Occipital, a company that has been getting lots of attention for their iPhone application “360 Panorama” that utilizes the built in gyroscope and camera inside Apple’s Jesus Phone to make taking panorama images easier, has discovered that the Safari browser, as of version 4.2 of iOS, supports reading information from the gyroscope. The headline used by The Next Web when announcing the discovery “Hidden Safari Mobile feature reveals augmented reality capability” is a bit misleading since augmented reality implies that in addition to the gyroscope, the camera and compass are also put to use.
This new found feature shows that Apple is not only working relentlessly to make the best mobile smartphone platform, and then with App Store one of the finest distribution methods ever to be conceived, but that they also care about web applications and fully expect the browser to house the same rich types of applications that would otherwise be written in native code.
The current battle between whether to build a mobile application, if so then for which platform(s), or rather write a mobile website and test it against multiple browsers, is one that will change the smartphone landscape during the next few years.
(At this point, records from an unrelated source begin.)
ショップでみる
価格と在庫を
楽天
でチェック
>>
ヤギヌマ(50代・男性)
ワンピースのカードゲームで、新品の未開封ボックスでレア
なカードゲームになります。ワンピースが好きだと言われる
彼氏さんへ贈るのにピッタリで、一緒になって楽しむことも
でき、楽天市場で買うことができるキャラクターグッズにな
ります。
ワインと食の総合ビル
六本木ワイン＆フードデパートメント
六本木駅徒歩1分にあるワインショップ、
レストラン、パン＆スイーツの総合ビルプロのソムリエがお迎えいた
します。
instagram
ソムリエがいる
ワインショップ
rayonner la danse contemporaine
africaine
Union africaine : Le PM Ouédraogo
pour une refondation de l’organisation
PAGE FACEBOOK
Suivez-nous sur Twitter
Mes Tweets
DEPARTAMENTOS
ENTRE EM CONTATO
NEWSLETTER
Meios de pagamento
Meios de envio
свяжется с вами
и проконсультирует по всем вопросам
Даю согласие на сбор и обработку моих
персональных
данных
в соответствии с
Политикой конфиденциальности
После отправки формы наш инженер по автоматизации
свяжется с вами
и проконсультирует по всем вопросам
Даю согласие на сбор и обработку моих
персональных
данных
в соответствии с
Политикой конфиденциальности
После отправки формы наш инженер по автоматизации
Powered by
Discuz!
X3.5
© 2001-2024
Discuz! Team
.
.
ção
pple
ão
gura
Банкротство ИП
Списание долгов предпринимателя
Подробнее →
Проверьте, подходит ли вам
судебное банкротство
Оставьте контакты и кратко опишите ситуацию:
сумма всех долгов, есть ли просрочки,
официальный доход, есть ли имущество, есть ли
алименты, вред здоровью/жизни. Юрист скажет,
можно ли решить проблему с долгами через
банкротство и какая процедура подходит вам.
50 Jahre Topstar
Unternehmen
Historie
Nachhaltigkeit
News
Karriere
RIM snatched up a browser company to compete with Apple, Nokia announced that they’ll be decoupling the browser currently bundled into the Symbian operating system so that they can issues updates to it on a more frequent basis, Microsoft is working tirelessly to promote how much they love HTML5, and both Opera and Mozilla continue to release their browsers for multiple platforms citing that consumer choice is critical for the future of the web.
Who will “win”? We will, with both faster browsers and wider access to the services we love to use more platforms than ever thought possible. It’s going to take a few years, and a lot of kicking and screaming from web designers, but it’ll happen.